Ritter S, Tani L Y, Etheridge S P, Williams R V, Craig J E, Minich L L
Department of Pediatrics, University of Utah, Salt Lake City, Utah, USA.
Pediatrics. 2000 May;105(5):E58. doi: 10.1542/peds.105.5.e58.
To determine the yield of screening echocardiography in the evaluation of pediatric syncope.
All patients diagnosed with syncope from January 1993 to January 1999 were identified and their records were reviewed for age, weight, sex, year of presentation, personal and family history, physical examination, and cardiac diagnostic testing. Cardiac defects were identified by reviewing echocardiograms and reports.
The 480 patients (268 females) ranged in age from 1.5 to 18.0 years old and ranged in weight from 10.3 to 113.6 kg. Final diagnoses included noncardiac causes in 458, long QT syndrome in 14, arrhythmias in 6, and cardiomyopathy in 2. An abnormal history, physical examination, or electrocardiogram identified 21 of the 22 patients with a cardiac cause of syncope. Of the 322 (67%) echocardiograms performed, abnormalities were detected in 37. These abnormalities included 26 minor valve anomalies, 7 hemodynamically insignificant shunt lesions, 2 mildly decreased left ventricular shortening fractions, and 2 cardiomyopathies. Only the 2 cardiomyopathies were considered to be potential causes of syncope, and in both cases, the electrocardiogram was markedly abnormal. A similar percentage of echocardiograms were ordered during the first and last 3 years of the study (61% vs 71%).

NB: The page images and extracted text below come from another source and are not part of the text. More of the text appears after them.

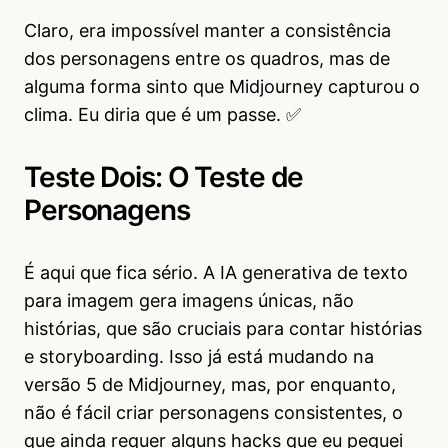
Claro, era impossível manter a consistência
dos personagens entre os quadros, mas de
alguma forma sinto que Midjourney capturou o
clima. Eu diria que é um passe. ✅
Teste Dois: O Teste de
Personagens
É aqui que fica sério. A IA generativa de texto
para imagem gera imagens únicas, não
histórias, que são cruciais para contar histórias
e storyboarding. Isso já está mudando na
versão 5 de Midjourney, mas, por enquanto,
não é fácil criar personagens consistentes, o
que ainda requer alguns hacks que eu peguei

History, physical examination, and electrocardiography provide a screening protocol that allows the identification of a cardiac cause of syncope in the overwhelming majority of pediatric patients. In the absence of a positive screen result, the echocardiogram does not contribute to the evaluation of syncope in children. We speculate that primary care providers and pediatric cardiologists continue to use echocardiography because of the paucity of data regarding its value in pediatric syncope. However, this study shows little benefit of screening echocardiography and should discourage its routine use.
确定筛查超声心动图在评估小儿晕厥中的检出率。
确定1993年1月至1999年1月期间所有诊断为晕厥的患者,并查阅其记录,包括年龄、体重、性别、就诊年份、个人及家族史、体格检查和心脏诊断检查。通过查阅超声心动图和报告来确定心脏缺陷。
480例患者(268例女性)年龄在1.5至18.0岁之间,体重在10.3至113.6千克之间。最终诊断包括458例非心脏原因、14例长QT综合征、6例心律失常和2例心肌病。22例由心脏原因导致晕厥的患者中,21例通过异常病史、体格检查或心电图得以确诊。在进行的322例(67%)超声心动图检查中,发现37例异常。这些异常包括26例轻度瓣膜异常、7例血流动力学无显著意义的分流病变、2例左心室缩短分数轻度降低和2例心肌病。仅2例心肌病被认为可能是晕厥的原因,且在这两例中,心电图均明显异常。在研究的最初3年和最后3年,超声心动图检查的开具比例相似(61%对71%)。
病史、体格检查和心电图提供了一种筛查方案,能够在绝大多数小儿患者中识别出晕厥的心脏原因。在筛查结果为阴性的情况下,超声心动图无助于儿童晕厥的评估。我们推测,由于关于其在小儿晕厥中价值的数据匮乏,初级保健提供者和儿科心脏病专家仍继续使用超声心动图。然而,本研究显示筛查超声心动图益处不大,应不鼓励常规使用。